This weekend, along with nearly a score of other hardy souls, I spent two long days learning from a gentleman who's spent years translating and interpreting a treatise from 1410 on various combat techniques.
We got a chance to learn and practice period wrestling, dagger, baton, short sword and long sword; and we learned techniques of armored combat, with sword, pole-axe and spear.
It threw into sharp focus how inauthentic SCA combat really is. Many of the unarmored swordfighting techniques found in Flos Duellatorum are prohibited by SCA rapier combat rules (such as deliberately disarming your opponent, binding his arms, throwing him, or — with certain blade types — grasping his blade). And swinging a sword, at least in Fiore dei Liberi's manual, was simply not done in armor. (Why? Because unlike in the SCA — where a good swing can count as a killing blow — in the real world, armor was proof against cutting swings, as well as nearly every thrust. The only way to kill an armored opponent was to stab an unprotected place: the face, under the arm — if you could thrust strongly enough to get through the mail worn under the plate armor — behind the knees, or the buttocks.) Nearly all of the armored sword techniques involved holding your sword with one hand on the hilt, and the other halfway up the blade, unless you were thrusting from a certain position. (I'm definitely going to have to check out other fighting treatises and Fechtbücher to see if they're similar.)

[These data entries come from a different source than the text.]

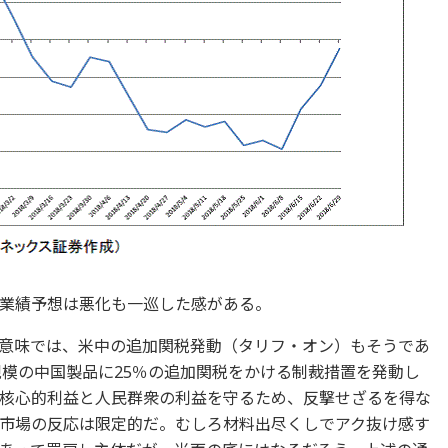
業績予想は悪化も一巡した感がある。
意味では、米中の追加関税発動（タリフ・オン）もそうであ
規模の中国製品に25％の追加関税をかける制裁措置を発動し
核心的利益と人民群衆の利益を守るため、反撃せざるを得な
市場の反応は限定的だ。むしろ材料出尽くしでアク抜け感す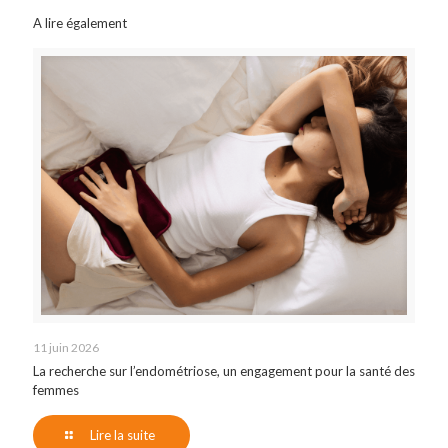
A lire également
11 juin 2026
La recherche sur l’endométriose, un engagement pour la santé des
femmes
Lire la suite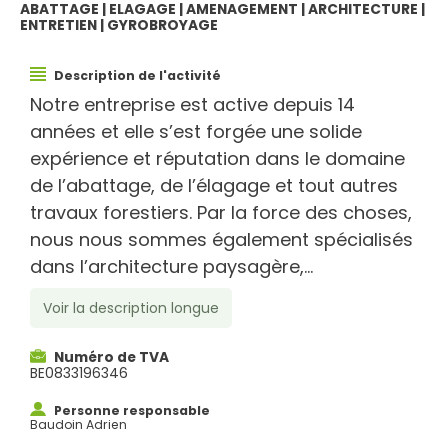
ABATTAGE | ELAGAGE | AMENAGEMENT | ARCHITECTURE |
ENTRETIEN | GYROBROYAGE
Description de l'activité
Notre entreprise est active depuis 14
années et elle s’est forgée une solide
expérience et réputation dans le domaine
de l’abattage, de l’élagage et tout autres
travaux forestiers. Par la force des choses,
nous nous sommes également spécialisés
dans l’architecture paysagère,...
Voir la description longue
Numéro de TVA
BE0833196346
Personne responsable
Baudoin Adrien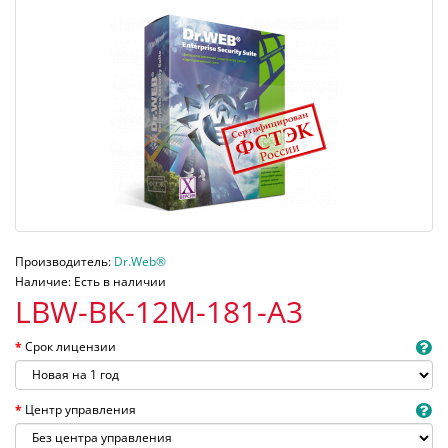
Производитель:
Dr.Web®
Наличие: Есть в наличии
LBW-BK-12M-181-A3
Срок лицензии
Центр управления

But the techniques we learned were absolutely astounding. They were elegant in their simplicity; sometimes brutal, sometimes comical (grab your opponent's elbow and push him backwards, then simply grab his near knee and pull — and down he goes).

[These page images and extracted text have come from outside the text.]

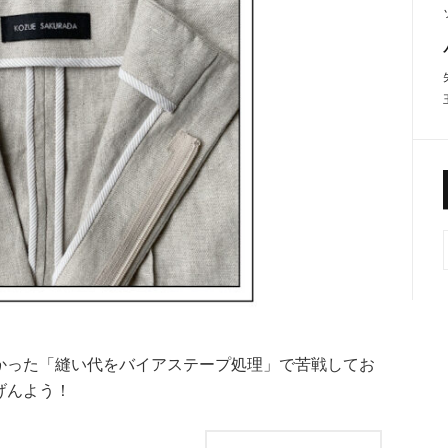
かった「縫い代をバイアステープ処理」で苦戦してお
げんよう！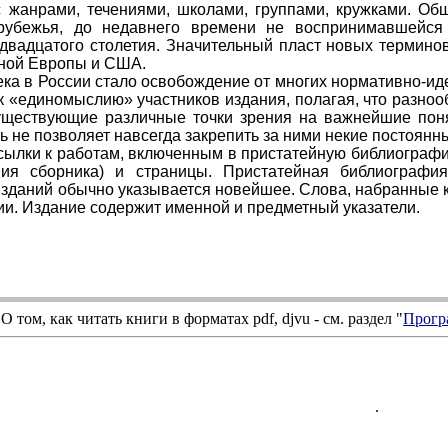
 жанрами, течениями, школами, группами, кружками. Об
арубежья, до недавнего времени не воспринимавшейся 
двадцатого столетия. Значительный пласт новых термино
дной Европы и США.
ека в России стало освобождение от многих нормативно-и
к «единомыслию» участников издания, полагая, что разно
ществующие различные точки зрения на важнейшие понят
ь не позволяет навсегда закрепить за ними некие постоянн
сылки к работам, включенным в пристатейную библиографи
ния сборника) и страницы. Пристатейная библиографи
изданий обычно указывается новейшее. Слова, набранные 
и. Издание содержит именной и предметный указатели.
О том, как читать книги в форматах
pdf
,
djvu
- см. раздел "
Прогр
.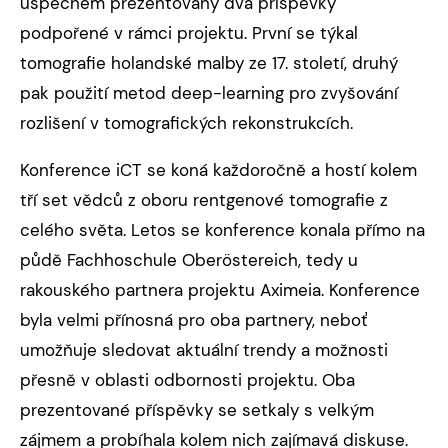
úspěchem prezentovány dva příspěvky
podpořené v rámci projektu. První se týkal
tomografie holandské malby ze 17. století, druhý
pak použití metod deep-learning pro zvyšování
rozlišení v tomografických rekonstrukcích.
Konference iCT se koná každoročně a hostí kolem
tří set vědců z oboru rentgenové tomografie z
celého světa. Letos se konference konala přímo na
půdě Fachhoschule Oberöstereich, tedy u
rakouského partnera projektu Aximeia. Konference
byla velmi přínosná pro oba partnery, neboť
umožňuje sledovat aktuální trendy a možnosti
přesně v oblasti odbornosti projektu. Oba
prezentované příspěvky se setkaly s velkým
zájmem a probíhala kolem nich zajímavá diskuse.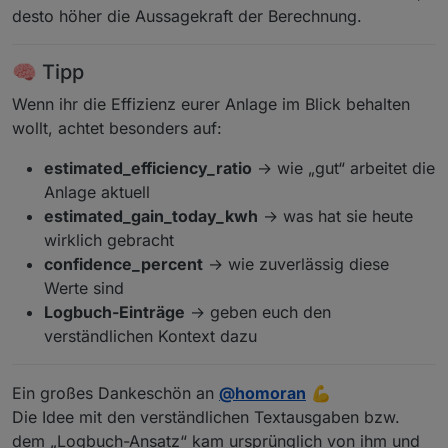
desto höher die Aussagekraft der Berechnung.
🧠 Tipp
Wenn ihr die Effizienz eurer Anlage im Blick behalten
wollt, achtet besonders auf:
estimated_efficiency_ratio
→ wie „gut“ arbeitet die
Anlage aktuell
estimated_gain_today_kwh
→ was hat sie heute
wirklich gebracht
confidence_percent
→ wie zuverlässig diese
Werte sind
Logbuch-Einträge
→ geben euch den
verständlichen Kontext dazu
Ein großes Dankeschön an
@
homoran
💪
Die Idee mit den verständlichen Textausgaben bzw.
dem „Logbuch-Ansatz“ kam ursprünglich von ihm und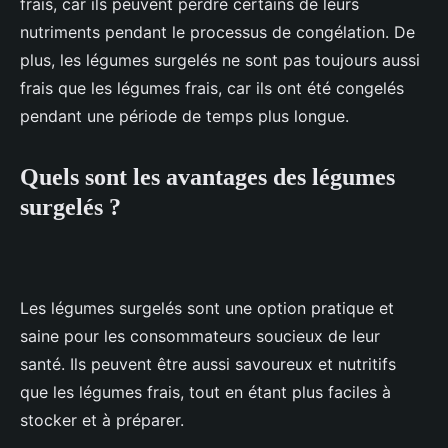
frais, car ils peuvent perdre certains de leurs
nutriments pendant le processus de congélation. De
plus, les légumes surgelés ne sont pas toujours aussi
frais que les légumes frais, car ils ont été congelés
pendant une période de temps plus longue.
Quels sont les avantages des légumes
surgelés ?
Les légumes surgelés sont une option pratique et
saine pour les consommateurs soucieux de leur
santé. Ils peuvent être aussi savoureux et nutritifs
que les légumes frais, tout en étant plus faciles à
stocker et à préparer.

SCA fencing would be several dozen orders of magnitude cooler if they did stuff like this, instead of crap like rubber band guns and "le poulet gauche"; judging from some of the comments made by the heavy-weapons fighters (such as their scheming to get some of the moves deemed legal), it seemed just as cool for their idiom.
It's just impossible to convey in words how sweet this stuff was; how magical it seemed to just move your hand a certain way, step backwards, and watch his sword or dagger fly out of his grip. All weekend, I was just shaking my head and smiling in wonderment at how simple the moves were, yet how fantastic were the results.